Canada's Actuaries Call on Governments to Move Quickly on Pensions


OTTAWA, Nov. 10, 2015 (GLOBE NEWSWIRE) -- The federal, provincial, and territorial governments have a "once-in-a-generation opportunity to ensure Canada's retirement system meets the needs of current and future retirees," said Rob Stapleford, President of the Canadian Institute of Actuaries (CIA), the national voice of the actuarial profession in Canada.

"While the federal government certainly has a full agenda, pensions should, and indeed must, remain near the top of the to-do list," Mr. Stapleford said. "The pension stars have aligned for Prime Minister Trudeau—his political capital is high, provincial good will is strong, and federal leadership is needed," he added. "What's more, the Minister of Finance is a pension expert. This is as good as it gets."

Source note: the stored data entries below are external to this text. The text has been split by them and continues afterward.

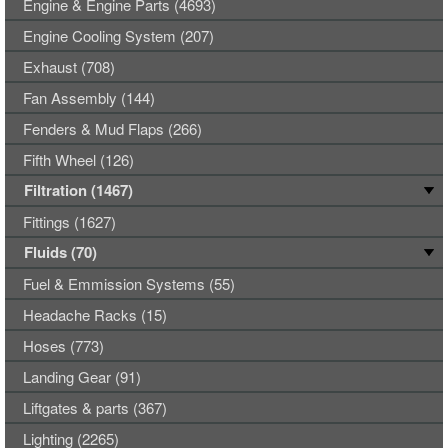
Engine & Engine Parts (4693)
Engine Cooling System (207)
Exhaust (708)
Fan Assembly (144)
Fenders & Mud Flaps (266)
Fifth Wheel (126)
Filtration (1467)
Fittings (1627)
Fluids (70)
Fuel & Emmission Systems (55)
Headache Racks (15)
Hoses (773)
Landing Gear (91)
Liftgates & parts (367)
Lighting (2265)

Mr. Stapleford's comments accompany a recent CIA report entitled A Call to Timely Action: Meeting the Needs of Canada's Future Retirees, in which the CIA outlines the steps the federal and provincial governments should take to build a better retirement system for Canadians. The report also addresses the issue of Canada/Québec Pension Plan expansion.

The Canadian retirement system is at a crossroads due to a convergence of forces, including increased longevity, prolonged low interest rates, volatile equity markets, emergence of new types of pension plans such as shared risk/jointly-sponsored and target benefit plans, and a shift by many private defined benefit plans to a defined contribution model.

Indeed, the trouble Canadians face is a piecemeal and disjointed approach to pension plans, which, if unchanged, will lead to an unduly confusing and burdensome rearrangement of the Canadian pension system, and ultimately, an inefficient outcome.

The CIA report is the result of discussions with experienced industry experts, particularly those who have been involved for years in the design, administration, and funding of private and public pension plans.